Day 122

Endless plains

Unbelievably the Americans were still shouting at each other, shattering the tranquility of the lake at sunrise the next morning, but this time across one end of the breakfast buffet to the other. I may have muttered next to them ‘will they ever stop talking’, in an indiscreet stage whisper.

As we drove out of the lodge towards Ngorongoro, we saw even more wildlife in the grounds: this time the baby warthogs were especially cute. It was a long drive both to, and then descending into, the crater, but it was worth it. The Ngorongoro crater is a huge caldera formed millions of years ago, and whose topography– a large flat plain surrounded by a natural 700m high ‘wall’ – creates the perfect ecosystem for both grazing wild animals and the predators who feed on them. It is difficult to describe the ‘wow’ factor of seeing hundreds, if not thousands, of zebra, wildebeest and gazelle all grazing together across the vast plain. In addition to these, we saw several lions, a rare black rhino, hippos (including those basking in the ‘hippo pool’ whilst we had our picnic lunch) and the odd elephant too. A huge troop of baboons greeted us on arrival and departure from the conservation area – keenly looking at us to see if we had any food worth stealing. When you observe the behaviours of families and groups of animals together in their natural environment – mother monkey breaking up a fight between two of her children; a female zebra fighting off the advances of an unwanted male suitor; three lions slouched together having a doze – it does make you think have we really evolved that much as a species (especially as, like many of them, we can’t seem to stop fighting amongst ourselves).

R and I reflected on how lucky we were to have had another great day of game viewing as we made our way to our next overnight stop, which was a lodge just outside the crater. As we got a drink to sit in the beautiful gardens, with a view to the mountain opposite, we realized another group of – guess which nationality – were shouting loudly at one another on their table, which was probably 60ft away, but whose conversation everyone else in the peaceful garden could hear clearly.  I’m beginning to think self-awareness is not a characteristic that comes naturally to many Americans.

We were awoken at 4.30am by the sound of torrential rain, and then a large thunderstorm, which continued for some time. We have had rain at some point each day for the last five days: as I have mentioned before, this should be a dry month in this part of the world. It was still raining heavily as we left the lodge at 8.15am for our drive to the Ndutu plains, part of the Ngorongoro conservation area. Ndutu lies to the south of the Serengeti, meaning ‘endless plains’ in Swahili,  and we could see why. Once we had driven well into it, you could see miles of plain in either direction, only ending where it met the horizon.
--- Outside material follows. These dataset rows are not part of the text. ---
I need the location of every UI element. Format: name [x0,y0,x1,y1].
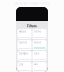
button[interactable]: Era [18,62,32,72]
staticText: Key [34,52,38,55]
button[interactable]: Genre [18,40,32,50]
staticText: Era [18,63,22,66]
staticText: Filters [27,24,37,28]
staticText: Tempo [18,52,28,55]
button[interactable]: Style [32,40,46,50]
button[interactable]: Key [32,51,46,61]
button[interactable]: Mix [32,62,46,72]
staticText: Mood [18,30,26,33]
staticText: Tone [34,30,42,33]
button[interactable]: Tempo [18,51,32,61]
staticText: Mood and Tempo Filters [14,2,50,5]
staticText: Style [34,41,42,44]
staticText: Genre [18,41,28,44]
button[interactable]: Tone [32,29,46,39]
staticText: Mix [34,63,38,66]
button[interactable]: Mood [18,29,32,39]
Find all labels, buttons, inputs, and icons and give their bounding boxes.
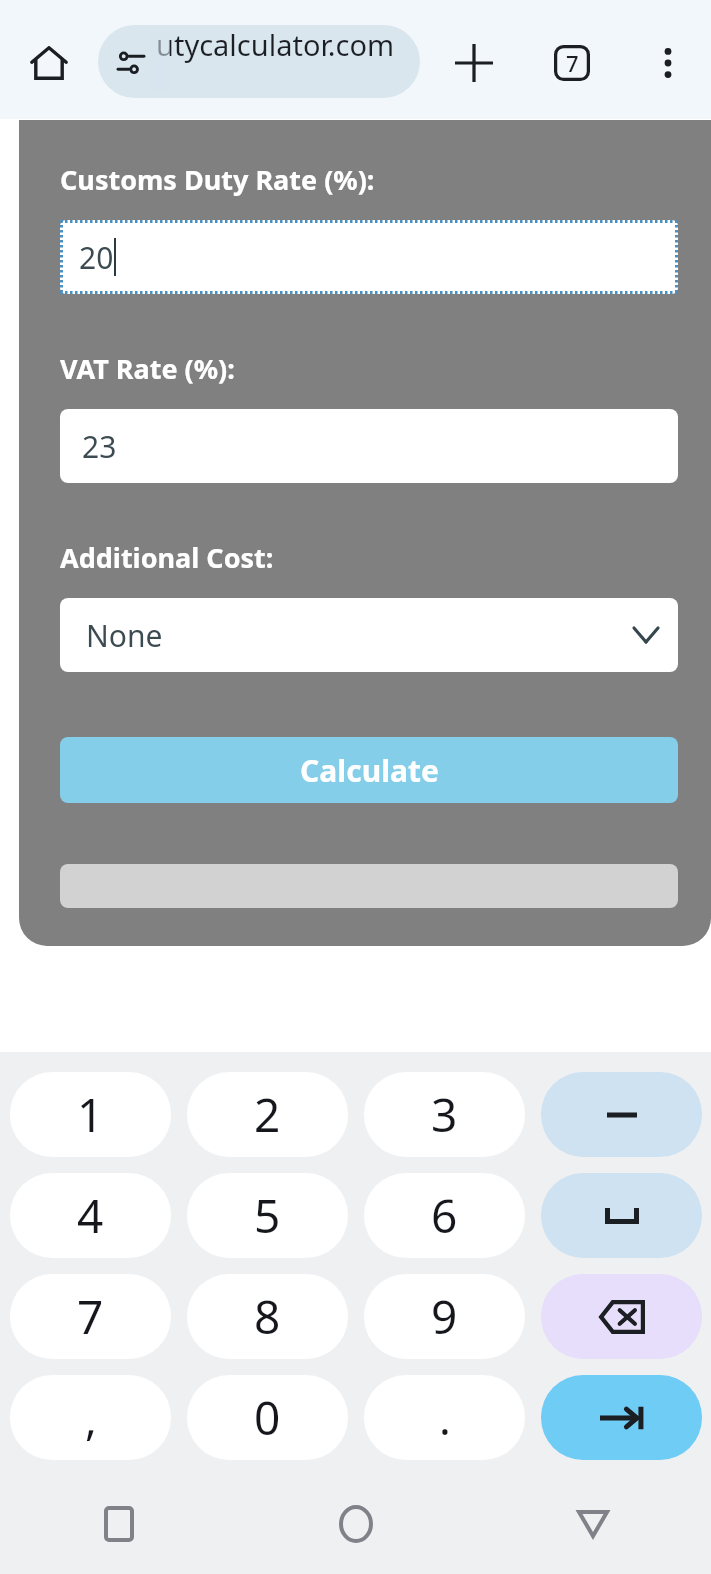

No wonder grazing animals like it here, making it easy for them to spot potential predators – at least during daylight. The rain continued to fall though, turning the main tracks into small rivers, with pot holes the size of garden ponds. It was too risky for our driver to get the 4×4 stuck in the minor tracks – we saw one tour vehicle being rescued by a tractor – so every vehicle stuck to the main routes, creating bottle necks at times. One highlight of today was seeing two male impala literally locking horns to fight for dominance. We could hear them really bashing into one another. Eventually one sloped off, defeated. The poor weather didn’t help us spot any more lions or other predators. We did though see the spectacular sight of hundreds of wildebeest, joined by dozens and dozens of zebra – cross the track in front of us. A fascinating sight to see them run across the plains en masse. As we were leaving we also saw yellow billed stork, and a cute golden jackal – like a light tan coloured fox – hunting and eating some vermin prey in the shrubs around us.

We are spending the night in a tented camp that is actually in the Serengeti. We have been told we cannot leave our tents at night as animals do prowl the grounds occasionally. Let’s hope R doesn’t choose tonight as a night to go sleep walking.